Figure 6 illustrates that the environment during different years and harvest maturities had a much greater impact on starch availability than hybrid choice. Consequently, selecting a specific hybrid based on ruminal starch digestibility measured from previous years is unlikely to have a significant or consistent effect on the starch availability of grain produced by that hybrid in future years, even at the same location (Owens, 2013).

Several reviews have indicated that starch digestibility is greater for samples of corn grain that have specific kernel characteristics such as: (1) more floury endosperm, e.g., softer texture or lower kernel density, (2) a lower prolamin content or (3) a lower prolamin:starch ratio.

The relationships across all samples were calculated between seven-hour starch digestibility and each of these three indices or their combination. Of these three factors, kernel density was the single factor related most closely to seven-hour starch digestibility (R-squares = 0.24, 0.15 and 0.22, respectively). The size of these values indicate that less than 25% of the total variation observed in starch disappearance can be attributed to any of these factors either singly or when combined (Owens, 2013).

The Bottom Line

This study of North American commercial corn hybrids grown in different years at two different locations and harvested at three maturities indicated that neither the kernel density, prolamin content nor prolamin:starch ratio of kernels reliably predicted seven-hour starch digestibility across the hybrids, harvest date and maturities tested.

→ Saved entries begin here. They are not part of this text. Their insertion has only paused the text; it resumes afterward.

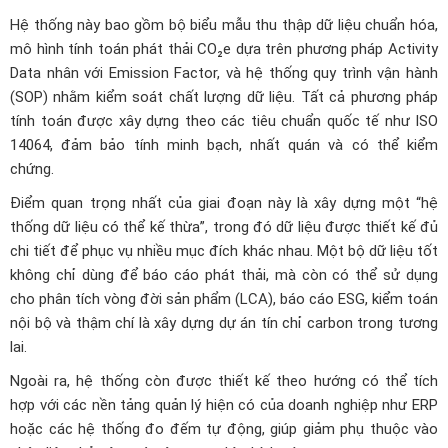
Hệ thống này bao gồm bộ biểu mẫu thu thập dữ liệu chuẩn hóa,
mô hình tính toán phát thải CO₂e dựa trên phương pháp Activity
Data nhân với Emission Factor, và hệ thống quy trình vận hành
(SOP) nhằm kiểm soát chất lượng dữ liệu. Tất cả phương pháp
tính toán được xây dựng theo các tiêu chuẩn quốc tế như ISO
14064, đảm bảo tính minh bạch, nhất quán và có thể kiểm
chứng.
Điểm quan trọng nhất của giai đoạn này là xây dựng một “hệ
thống dữ liệu có thể kế thừa”, trong đó dữ liệu được thiết kế đủ
chi tiết để phục vụ nhiều mục đích khác nhau. Một bộ dữ liệu tốt
không chỉ dùng để báo cáo phát thải, mà còn có thể sử dụng
cho phân tích vòng đời sản phẩm (LCA), báo cáo ESG, kiểm toán
nội bộ và thậm chí là xây dựng dự án tín chỉ carbon trong tương
lai.
Ngoài ra, hệ thống còn được thiết kế theo hướng có thể tích
hợp với các nền tảng quản lý hiện có của doanh nghiệp như ERP
hoặc các hệ thống đo đếm tự động, giúp giảm phụ thuộc vào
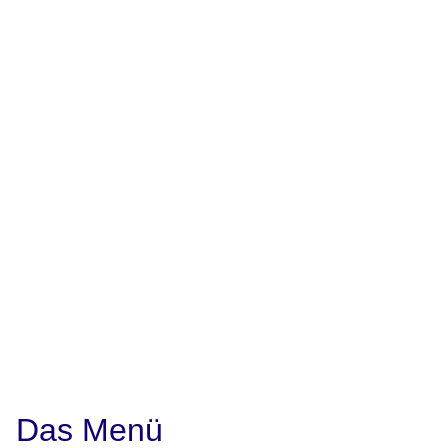
Das Menü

Instead, silage producers should rely on direct laboratory analysis for starch digestibility rather than predicting it from other proxy measurements.

Selecting specific commercial hybrids based on historical measurements of starch availability is also a questionable practice due to the very large impact the growing environment has on ruminal starch digestion.


Owens, F. 2013. Personal communication. Seglar, W.J., M. Pauli, A. Patterson, L. Nuzback and F.N. Owens. 2013. Influence of maize kernel maturity on chemical characteristics, prolamin content and in vitro starch digestion. J. Anim. Sci. Vol. 91, E-Suppl. 2/J. Dairy Sci. Vol. 96, Poster T88, E-Suppl. 1, p 32.

Originally published in the October 2013 Feedstuffs issue. Reproduced with permission.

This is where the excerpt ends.